Target's earnings on point Retail chain Target posted earnings this week that surprised analysts, driving shares higher.

U.S. retailers were preparing for the worst this past holiday season. With consumer confidence ebbing and flowing last year amid market volatility and a tepid labor economy, retailers across the nation aggressively slashed prices in an effort to attract shoppers to their brick and mortar stores.

Economists and industry forecasters were bearish on the overall holiday shopping season, with discount chains significantly impacted by a retrenchment in consumer spending. Target, which competes against Wal-Mart and other low-cost brands, endeavored to increase store traffic through its continued use of sales and discount specials. With the release of its better-than-expected earnings report on Thursday, it seems its approach paid off.

Target posted net earnings in its last fiscal quarter of $1.03 billion. That figure was up from the $936 million the company reported in the same period the year prior. Moreover, Target's earnings per share jumped 17 percent from last year, while its full-year earnings per share also rose 21 percent.

The Minnesota-based retailer instituted a number of cost reduction measures as a means of offsetting its aggressive discounting policy. Enhanced supply chain management and strategic sourcing further improved efficiency. The company said sales climbed 2.8 percent in the last quarter to $20.3 billion, and its comparable-store sales – which experts assert is a true indicator of a retailer's overall success – rose 2.4 percent.

Target's retail segment earnings before interest expense and income taxes (EBIT) increased 3.1 percent to $1.608 billion. The retailer did post a decline in its quarterly gross margin rate, a reflection of the hit it took from offering steep discounts. Target reported a gross margin rate of 28.7 percent in the quarter, representing a slight drop from the 29.1 percent rate logged the year prior.

Nevertheless, Target chief executive Gregg Steinhafel said that the company was pleased with its latest quarterly performance, especially considering the circumstances under which it is operating.

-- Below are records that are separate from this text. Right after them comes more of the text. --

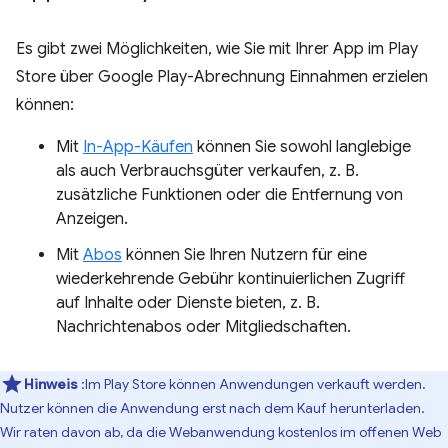
Es gibt zwei Möglichkeiten, wie Sie mit Ihrer App im Play
Store über Google Play-Abrechnung Einnahmen erzielen
können:
Mit
In-App-Käufen
können Sie sowohl langlebige
als auch Verbrauchsgüter verkaufen, z. B.
zusätzliche Funktionen oder die Entfernung von
Anzeigen.
Mit
Abos
können Sie Ihren Nutzern für eine
wiederkehrende Gebühr kontinuierlichen Zugriff
auf Inhalte oder Dienste bieten, z. B.
Nachrichtenabos oder Mitgliedschaften.
Hinweis
:Im Play Store können Anwendungen verkauft werden.
Nutzer können die Anwendung erst nach dem Kauf herunterladen.
Wir raten davon ab, da die Webanwendung kostenlos im offenen Web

"We're very pleased with our fourth quarter and full-year 2010 financial results, which reflect strong performance in both of our business segments," he said in a statement. "In 2011, we will continue to focus on driving sales and traffic and providing an enhanced shopping experience through key strategic initiatives that include our ambitious remodel program, 5 percent REDcard Rewards and the launch of our new Target.com platform. Beyond 2011, we plan to expand our store footprint in new ways, opening our first City Target stores in 2012."

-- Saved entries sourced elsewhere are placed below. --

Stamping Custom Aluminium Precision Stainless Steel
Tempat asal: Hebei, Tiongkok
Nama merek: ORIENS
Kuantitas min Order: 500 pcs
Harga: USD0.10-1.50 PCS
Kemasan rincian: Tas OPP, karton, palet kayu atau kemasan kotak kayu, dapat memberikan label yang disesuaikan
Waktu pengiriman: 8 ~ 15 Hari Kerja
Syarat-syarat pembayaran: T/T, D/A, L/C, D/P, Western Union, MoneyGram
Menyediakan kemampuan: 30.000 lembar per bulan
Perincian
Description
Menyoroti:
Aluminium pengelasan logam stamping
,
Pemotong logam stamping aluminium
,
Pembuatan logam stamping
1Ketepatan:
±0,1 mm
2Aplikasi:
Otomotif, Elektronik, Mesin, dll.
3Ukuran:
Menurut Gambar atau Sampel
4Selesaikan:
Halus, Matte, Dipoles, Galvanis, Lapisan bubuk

Target surpassed analysts' expectation, according to Reuters, but an uncertain economic climate is fueling concern about future earnings. Target and other low-priced retailers that dropped prices to attract shoppers will not be able to continue to offer such exceedingly steep discounts, as their operating margins would continue to decline.

U.S. retail chains are carefully eying new economic reports as they devise new ways to draw consumers to their stores. Many such businesses are expanding their online presence, a move they hope will aid in business cost reduction initiatives and fuel sales.